La Línea del Horizonte recupera un texto autobiográfico tan brillante como inverosímil, publicado por primera vez por Luis de Caralt en 1977.


Andreu Navarra


Lo que nos explica Huang Masai (Marcela de Juan en su versión hispanizada) en estas sus memorias es poco creíble. Causa pasmo tanto por su estilo desenfadado como por las peripecias que narra. Que hiciera amistad con el príncipe de Gales, o bailara con el conde Ciano o se codeara de niña con casi todos los ministros del gobierno español de la segunda restauración. Que jugara al escondite y correteara por las galerías y jardines del Palacio Imperial de Pekín. Que la recibiera la mismísima Emperatriz. Que su padre, un culto diplomático chino, aprendiera a torear en la academia de Frascuelo. Que llegara a entrevistar a Indira Gandhi. Que su hermana fuera un andrógino que llegó a coronel camuflada en un uniforme masculino. Que todos los cines de Sanghái los construyera un español. Que tradujera y preparara hasta seis ediciones de poesía y narrativa chinas, en la España gris del franquismo, y que hayamos tardado casi medio siglo en recuperar a una escritora tan interesante, que hará las delicias del público viajero y del lector selecto.

Marcela de Juan: “Trabajar es vivir y lo que no está vivo me desagrada."

Desde pequeña tuvo un carácter extraño, entre la timidez y la audacia, entre el desparpajo y la aventura, propia de una exploradora de mundos intermedios: “Yo tenía tres años y me pasaban fácilmente dos o tres horas delante de un espejo charlando conmigo misma. Por primera vez me di cuenta de la incomprensión que tienen los mayores con los niños, pues en casa creían que me miraba al espejo por coquetería, cuando yo vivía ya entonces mi vida recóndita y aislada, sólo mía”. Cuando un yo es tan sabio y alegre causa un gran placer la literatura del yo.

Hwang Lü He, padre de la escritora

Aquí todo bebe de la simplicidad de los proverbios chinos, sazonando la aparente complejidad de una vida viajera: “Trabajar es vivir y lo que no está vivo me desagrada. El temor a la muerte, por otra parte, está en función del no-vivir”. Marcela de Juan no paró nunca de moverse ni de escribir, y el resultado fue este libro tardío que no tiene equivalente ni paralelo entre las letras españolas.

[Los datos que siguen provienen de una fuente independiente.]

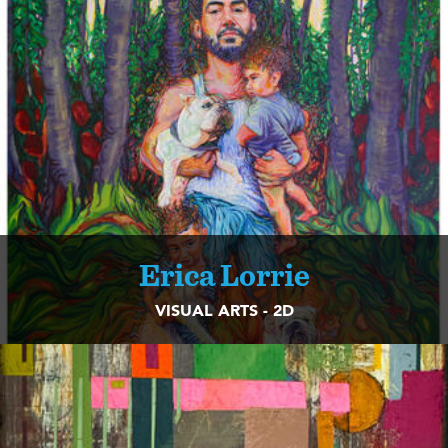
Erica Lorrie
VISUAL ARTS - 2D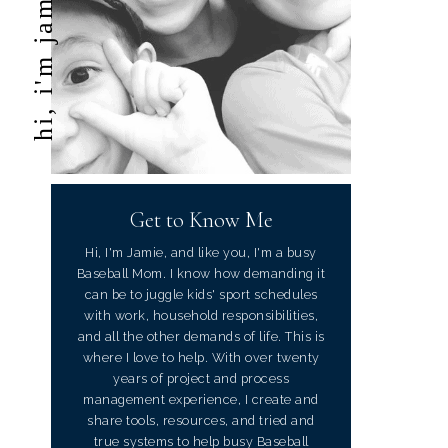
hi, i'm jamie
Get to Know Me
Hi, I'm Jamie, and like you, I'm a busy
Baseball Mom. I know how demanding it
can be to juggle kids' sport schedules
with work, household responsibilities,
and all the other demands of life. This is
where I love to help. With over twenty
years of project and process
management experience, I create and
share tools, resources, and tried and
true systems to help busy Baseball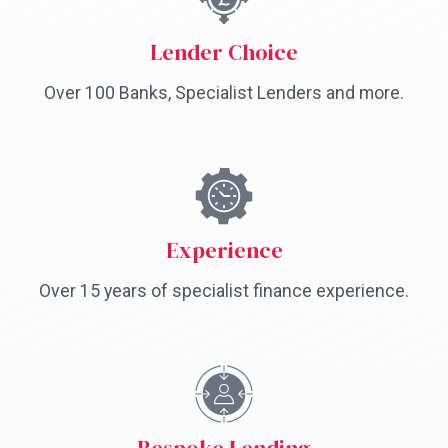
Lender Choice
Over 100 Banks, Specialist Lenders and more.
Experience
Over 15 years of specialist finance experience.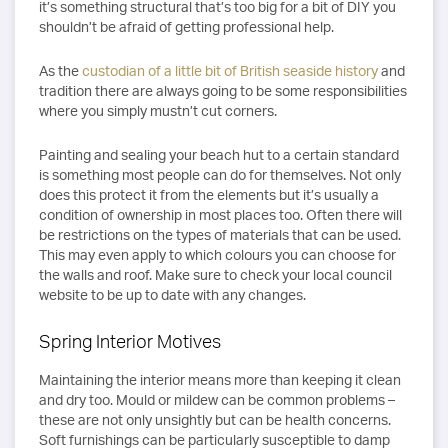
it’s something structural that’s too big for a bit of DIY you
shouldn’t be afraid of getting professional help.
As the
custodian of a little bit of British seaside history
and
tradition there are always going to be some responsibilities
where you simply mustn’t cut corners.
Painting and sealing your beach hut to a certain standard
is something most people can do for themselves. Not only
does this protect it from the elements but it’s usually a
condition of ownership in most places too. Often there will
be restrictions on the types of materials that can be used.
This may even apply to which colours you can choose for
the walls and roof. Make sure to check your local council
website to be up to date with any changes.
Spring Interior Motives
Maintaining the interior means more than keeping it clean
and dry too. Mould or mildew can be common problems –
these are not only unsightly but can be health concerns.
Soft furnishings can be particularly susceptible to damp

“Si no viajo, me parece que la gente en mi derredor no cambia”, escribe en otro pasaje.


En su parte final, Marcela de Juan realiza una defensa casi cerrada de la China Popular fundada por Mao Zedong. Es la parte menos interesante de su libro. Sus argumentos tienen mucho que ver con la higienización y la eliminación del sistema señorial, lo cual no deja de tener su lógica: en una visión regeneracionista, Marcela de Juan celebra que China se haya sacudido de encima el hambre, la esclavitud, los señores de la guerra y las injerencias extranjeras. Deplora, eso sí, que se derribaran las murallas de Pekín y que se trazaran anchas avenidas sobre lo que antaño había sido un dédalo encantador de calles vivas. En su elogio no hay consignas prefabricadas ni tópicos, pero sí olvidos, teniendo en cuenta que la Revolución Cultural costó la vida de 83 millones de personas. Por decirlo de algún modo, Marcela de Juan adora al reformador pero se olvida de indagar en la cara oscura de la revolución.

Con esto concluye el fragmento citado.